Milchstau: Ursachen und Maßnahmen

Ein Milchstau tritt ein, wenn die Muttermilch nicht mehr richtig abfließen kann. Welche Ursachen dem zugrunde liegen und was du bei einem Milchstau tun kannst, erfährst du hier!

Milchstau: Ursachen

  • Wenn die Milch in der Brust nicht mehr richtig abfließen kann, kann ein Milchstau entstehen. Das kann zum einen daher rühren, dass die Milchgänge verstopft sind. Zu kurzes Anlegen oder zu lange Pausen zwischen den einzelnen Stillmahlzeiten können dies hervorrufen. Wenn beispielsweise die Ruhe zum Stillen fehlt, kann das Baby die Brust nicht leer trinken.
  • Auch eine ungünstige Stillposition kann die Ursache für einen Milchstau sein: Wenn das Baby zum Beispiel nicht genug Fläche der Brust in den Mund nimmt, kommt nicht genug Milch heraus; gleichzeitig wird aber der Milchspendereflex ausgelöst, der die Milchproduktion anregt. Das hat zur Folge, dass sich die Milch staut und nicht abfließen kann.
  • Zum anderen kann sich mechanischer Druck von außen negativ auf das Drüsengewebe auswirken. Druck wird zum Beispiel durch einen zu engen BH hervorgerufen.
  • Dazu können seelische und körperliche Belastungen den Hormonhaushalt durcheinanderbringen und den Milchspendereflex und somit den Milchfluss beeinflussen. 
  • Ein Milchstau ist während der gesamten Stillzeit möglich. Besonders häufig tritt er aber in der dritten oder vierten Woche nach der Entbindung auf. Er kann aber auch dann auftreten, wenn allmählich Beikost eingeführt wird oder das Kind vermehrt länger durchschläft. 

Daran erkennst du einen Milchstau

  • Rötungen an der Brust
  • Verhärtungen an der Brust
  • Die Brust ist druckempfindlich und prall
  • Eventuell sind Knötchen fühlbar
  • Bereich kann leicht warm werden und Schmerzen an der Stelle verursachen
  • Auf der Brustwarze kann sich ein kleines, weißes Bläschen auftun
  • Körpertemperatur steigt bis zu 38,5 °C an
  • Allgemeines Körperbefinden wird nicht beeinflusst

Milchstau: Das kannst du tun!

  • Wenn du bereits nur das Gefühl hast, dass sich harte Stellen in der Brust bilden, solltest du die Stillposition überprüfen, da eine falsche Stillposition einen Milchstau verursachen kann.
  • Lege dein Baby an der Brust zuerst an, an der du auch zuletzt gestillt hast.
  • Achte beim Anlegen darauf, dass sich der Unterkiefer deines Babys dort befindet, wo die gestaute Stelle ist, damit hauptsächlich aus diesem Bereich getrunken wird.
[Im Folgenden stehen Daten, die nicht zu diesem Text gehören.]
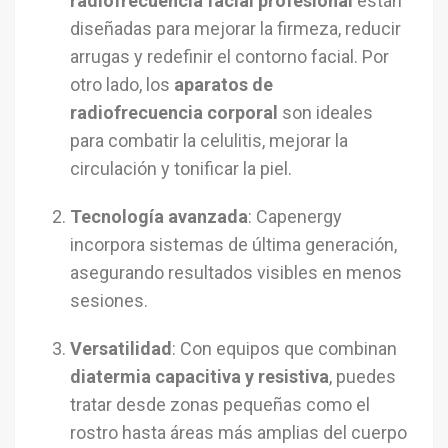
radiofrecuencia facial profesional
están
diseñadas para mejorar la firmeza, reducir
arrugas y redefinir el contorno facial. Por
otro lado, los
aparatos de
radiofrecuencia corporal
son ideales
para combatir la celulitis, mejorar la
circulación y tonificar la piel.
Tecnología avanzada
: Capenergy
incorpora sistemas de última generación,
asegurando resultados visibles en menos
sesiones.
Versatilidad
: Con equipos que combinan
diatermia capacitiva y resistiva
, puedes
tratar desde zonas pequeñas como el
rostro hasta áreas más amplias del cuerpo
Die Saugbewegung des Babys begünstigt das Abfließen der Milch.
  • Reduziere das Stillen nicht, das würde den Milchstau nur verschlimmern. Lege dein Baby möglichst oft an und vermeide längere Nachtpausen!
  • Lege feuchtwarme Umschläge (zum Beispiel warme Waschlappen) auf die jeweilige Brust, dadurch wird der Milchfluss angeregt, wodurch die Milch besser abfließt.
  • In Absprache mit der Hebamme können homöopathische Mittel eingenommen werden. Wissenschaftliche Belege für deren Wirkung fehlen allerdings.
  • Du brauchst jetzt viel Ruhe und Erholung: Vermeide Stress und seelische Belastung. Suche dir eine ruhige Umgebung zum Stillen, in der du ungestört bist. Entspanne dich beim Stillen!
  • Kann das Stillen den Milchstau nicht beseitigen, solltest du die Brust sanft ausstreichen und auf diese Art entleeren. Direkt nach dem Stillen oder wenn du eine Dusche nimmst, kannst du die Brüste manuell ausstreichen. Wichtig ist, dass die Brust vollständig entleert wird.
  • Auch Abpumpen kann als Notfalllösung durchgeführt werden – diese Maßnahme entleert aber nicht immer alle Bereiche zuverlässig. 
  • Kühlende Quarkumschläge oder Weißkohlwickel für 20 Minuten nach dem Stillen (oder auch Abpumpen) können Linderung bewirken.
Baby

Wann sollte man zum Arzt gehen?

Solltest du unter einem Milchstau leiden, lasse dich von deiner Hebamme oder Stillberaterin beraten! Klingen die Symptome nicht innerhalb von 24 bis 48 Stunden ab, könnte eine bakterielle Brustdrüsenentzündung zugrunde liegen. In dem Fall muss umgehend ein Arzt aufgesucht werden: Infolge eines Milchstaus kann eine Brustdrüsenentzündung entstehen, die auch Mastitis genannt wird. Sie kann sehr plötzlich auftreten, ist lokal begrenzt und schmerzt. In dem Fall kann ein Temperaturanstieg über 38,5 °C und somit Fieber eintreten. Außerdem schwillt die Brust an, wird heiß und rot und grippeähnliche Symptome, wie Übelkeit, Unwohlsein, Schüttelfrost sowie Kopf- und Gliederschmerzen, können aufkommen. Eine Brustdrüsenentzündung muss unbedingt vom Arzt behandelt werden. Eventuell ist ein Antibiotikum nötig – hierbei kann der Arzt ein Medikament verschreiben, dass sich mit dem Stillen verträgt.

Du interessierst dich für weitere Themen rund ums Baby? Hier erklären wir, was du bei wunden Brustwarzen tun kannst. Hier geben wir Tipps fürs Abstillen und hier erklären wir, wie du ein Baby baden kannst.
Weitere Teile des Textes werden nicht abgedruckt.